■ Stored records:
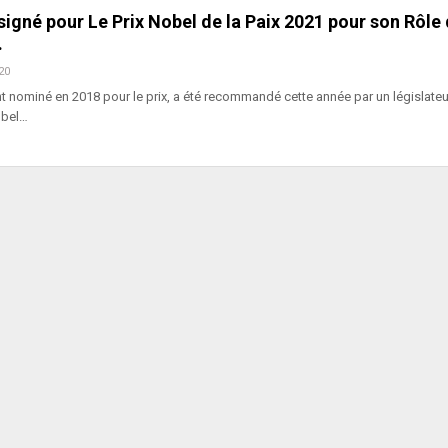
igné pour Le Prix Nobel de la Paix 2021 pour son Rôle
…
20
 nominé en 2018 pour le prix, a été recommandé cette année par un législateu
obel…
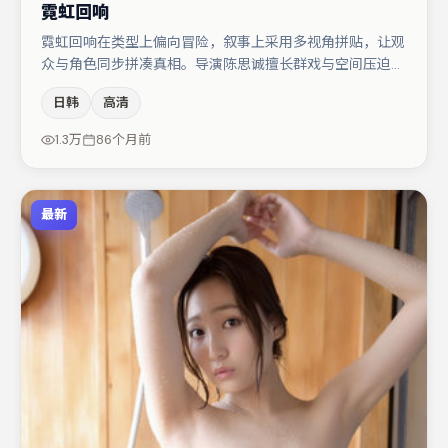
霓虹回响
霓虹回响在类型上偏向冒险，叙事上采用多视角拼贴，让观
众与角色同步拼凑真相。导演陈思诚擅长群戏与空间压迫
感，本片在视听语言上与题材形成互文。木村拓哉与蒋奇明
日韩
高清
的对手戏构成全片情感锚点，沈腾则以细节塑造推动谜题层
层揭开。若你偏爱强类型与清晰主线，这部作品值得关注。
1.3万
86个月前
最新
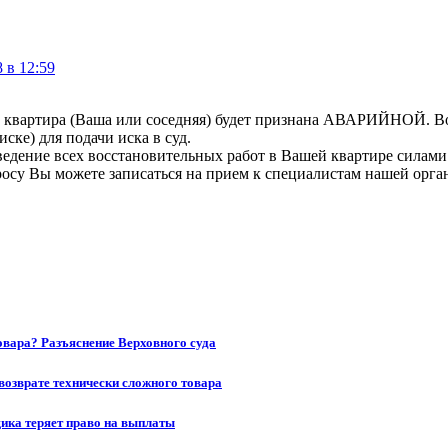
 в 12:59
ли квартира (Ваша или соседняя) будет признана АВАРИЙНОЙ. Во
ске) для подачи иска в суд.
едение всех восстановительных работ в Вашей квартире силами 
осу Вы можете записаться на прием к специалистам нашей орга
товара? Разъяснение Верховного суда
возврате технически сложного товара
щика теряет право на выплаты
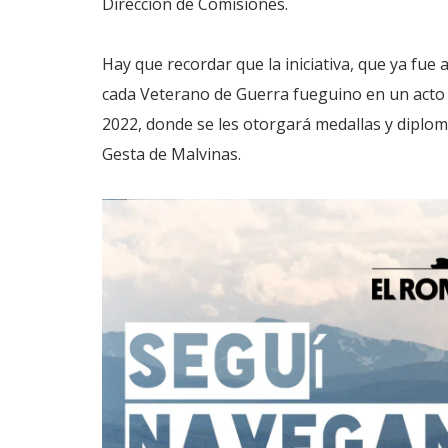
Dirección de Comisiones.
Hay que recordar que la iniciativa, que ya fu
cada Veterano de Guerra fueguino en un acto q
2022, donde se les otorgará medallas y diplom
Gesta de Malvinas.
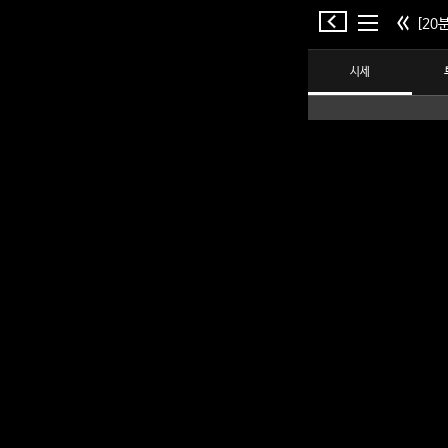
[20분
시세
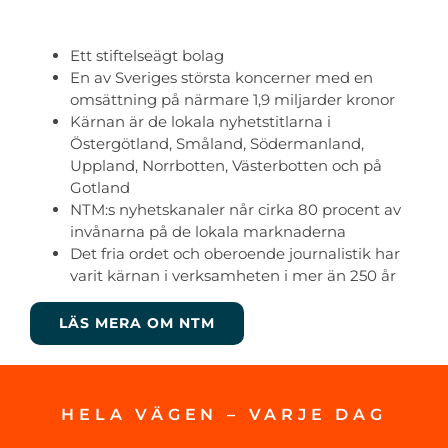
Ett stiftelseägt bolag
En av Sveriges största koncerner med en
omsättning på närmare 1,9 miljarder kronor
Kärnan är de lokala nyhetstitlarna i
Östergötland, Småland, Södermanland,
Uppland, Norrbotten, Västerbotten och på
Gotland
NTM:s nyhetskanaler når cirka 80 procent av
invånarna på de lokala marknaderna
Det fria ordet och oberoende journalistik har
varit kärnan i verksamheten i mer än 250 år
LÄS MERA OM NTM
HELA VÄGEN – VARJE DAG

■ EXERCISE DIRECTIONS: Please repeat all of the data exactly, excluding images.

■ OUTPUT:
igné pour Le Prix Nobel de la Paix 2021 pour son Rôle
…
20
 nominé en 2018 pour le prix, a été recommandé cette année par un législateu
obel…
霓虹回响
霓虹回响在类型上偏向冒险，叙事上采用多视角拼贴，让观
众与角色同步拼凑真相。导演陈思诚擅长群戏与空间压迫
感，本片在视听语言上与题材形成互文。木村拓哉与蒋奇明
日韩
高清
的对手戏构成全片情感锚点，沈腾则以细节塑造推动谜题层
层揭开。若你偏爱强类型与清晰主线，这部作品值得关注。
1.3万
86个月前
最新
 в 12:59
ли квартира (Ваша или соседняя) будет признана АВАРИЙНОЙ. Во
ске) для подачи иска в суд.
едение всех восстановительных работ в Вашей квартире силами 
осу Вы можете записаться на прием к специалистам нашей орга
товара? Разъяснение Верховного суда
возврате технически сложного товара
щика теряет право на выплаты
Dirección de Comisiones.
Hay que recordar que la iniciativa, que ya fu
cada Veterano de Guerra fueguino en un acto q
2022, donde se les otorgará medallas y diplom
Gesta de Malvinas.
[20분
시세
Ett stiftelseägt bolag
En av Sveriges största koncerner med en
omsättning på närmare 1,9 miljarder kronor
Kärnan är de lokala nyhetstitlarna i
Östergötland, Småland, Södermanland,
Uppland, Norrbotten, Västerbotten och på
Gotland
NTM:s nyhetskanaler når cirka 80 procent av
invånarna på de lokala marknaderna
Det fria ordet och oberoende journalistik har
varit kärnan i verksamheten i mer än 250 år
LÄS MERA OM NTM
HELA VÄGEN – VARJE DAG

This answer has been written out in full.